REQUIRED ACTION = Examine the material below. Gather every line in which the string "junho" appears.

** DATASET RECORDS follows **

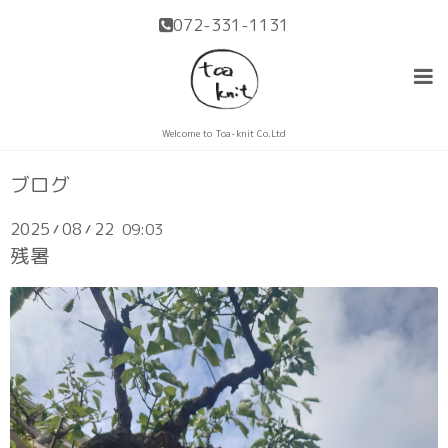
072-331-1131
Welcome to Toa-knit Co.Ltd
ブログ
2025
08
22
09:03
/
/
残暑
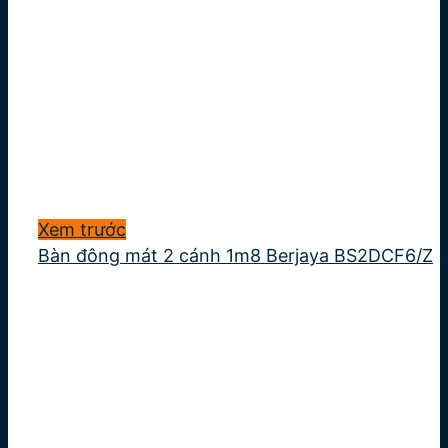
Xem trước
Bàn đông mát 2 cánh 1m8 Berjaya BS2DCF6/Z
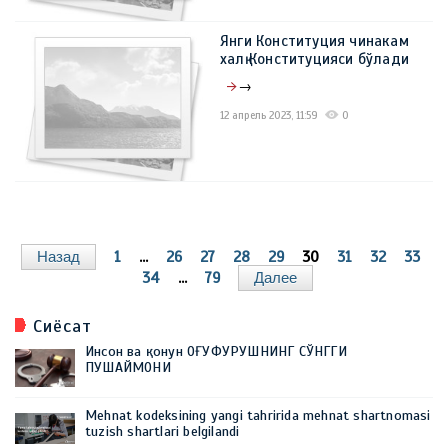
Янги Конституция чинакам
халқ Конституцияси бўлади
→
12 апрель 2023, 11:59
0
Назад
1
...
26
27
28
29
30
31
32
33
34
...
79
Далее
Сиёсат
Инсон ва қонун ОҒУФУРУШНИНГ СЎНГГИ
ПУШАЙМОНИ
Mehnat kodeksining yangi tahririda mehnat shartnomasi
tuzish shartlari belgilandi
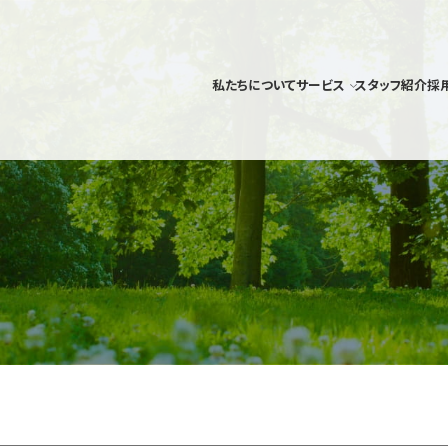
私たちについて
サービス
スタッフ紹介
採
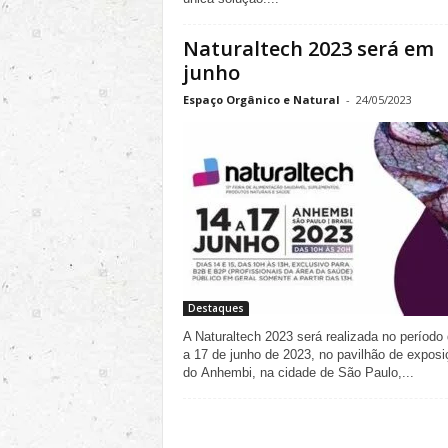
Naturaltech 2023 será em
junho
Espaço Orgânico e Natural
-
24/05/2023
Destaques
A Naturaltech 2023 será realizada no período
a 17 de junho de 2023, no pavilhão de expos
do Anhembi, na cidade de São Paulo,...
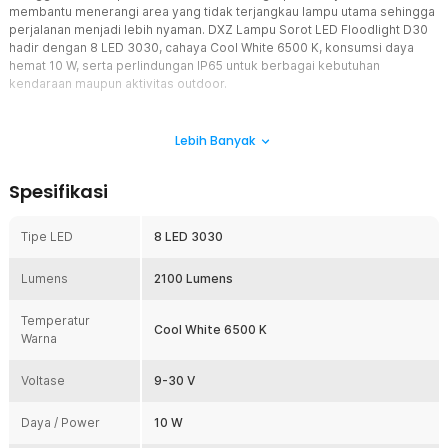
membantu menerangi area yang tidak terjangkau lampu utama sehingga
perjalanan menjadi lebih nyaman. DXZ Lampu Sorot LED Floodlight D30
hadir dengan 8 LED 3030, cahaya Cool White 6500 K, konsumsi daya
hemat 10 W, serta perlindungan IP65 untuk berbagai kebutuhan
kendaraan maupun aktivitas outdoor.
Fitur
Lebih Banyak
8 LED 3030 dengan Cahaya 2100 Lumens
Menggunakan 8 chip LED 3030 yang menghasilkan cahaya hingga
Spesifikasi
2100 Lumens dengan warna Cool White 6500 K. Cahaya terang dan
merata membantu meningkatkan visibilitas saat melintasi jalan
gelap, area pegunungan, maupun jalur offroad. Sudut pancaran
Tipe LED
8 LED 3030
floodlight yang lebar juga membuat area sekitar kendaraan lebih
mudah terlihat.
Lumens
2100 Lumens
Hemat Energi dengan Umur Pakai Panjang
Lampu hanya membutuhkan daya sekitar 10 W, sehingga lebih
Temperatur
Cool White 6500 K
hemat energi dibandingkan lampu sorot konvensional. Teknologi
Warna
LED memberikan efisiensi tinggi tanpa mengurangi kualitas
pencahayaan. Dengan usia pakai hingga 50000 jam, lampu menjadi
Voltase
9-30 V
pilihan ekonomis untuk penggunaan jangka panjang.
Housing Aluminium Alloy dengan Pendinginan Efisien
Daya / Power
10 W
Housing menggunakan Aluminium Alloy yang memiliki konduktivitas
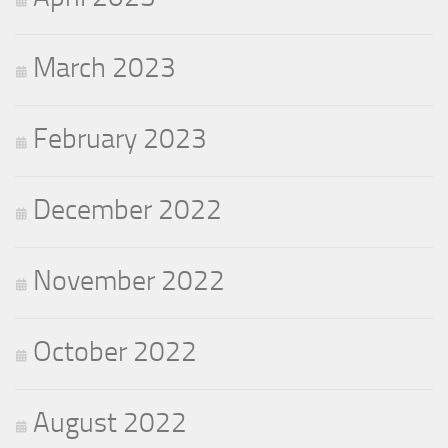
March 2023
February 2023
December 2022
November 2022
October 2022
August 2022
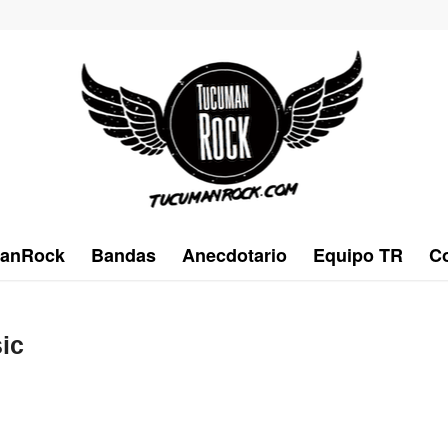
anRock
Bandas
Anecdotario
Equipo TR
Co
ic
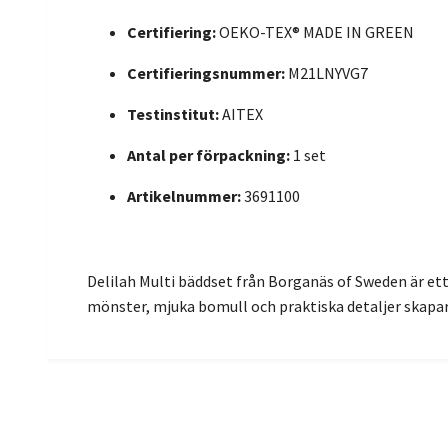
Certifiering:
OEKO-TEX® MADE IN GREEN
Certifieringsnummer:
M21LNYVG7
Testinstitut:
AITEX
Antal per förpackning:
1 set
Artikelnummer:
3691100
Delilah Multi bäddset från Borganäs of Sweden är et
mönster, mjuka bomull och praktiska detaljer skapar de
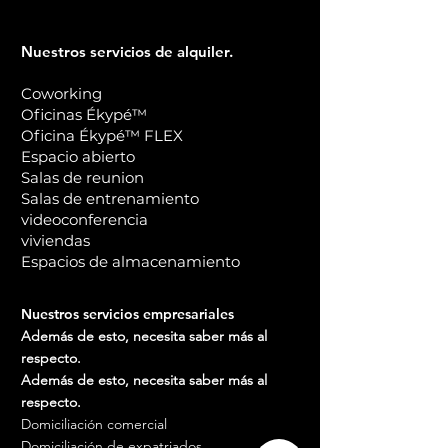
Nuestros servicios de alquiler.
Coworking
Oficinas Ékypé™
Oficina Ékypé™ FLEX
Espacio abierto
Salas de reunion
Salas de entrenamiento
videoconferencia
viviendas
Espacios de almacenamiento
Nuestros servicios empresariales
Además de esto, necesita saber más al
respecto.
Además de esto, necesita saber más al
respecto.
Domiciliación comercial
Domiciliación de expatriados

** End of DATASET RECORDS **

FINISHED EXERCISE =
junho
a 17 de junho de 2023, no pavilhão de expos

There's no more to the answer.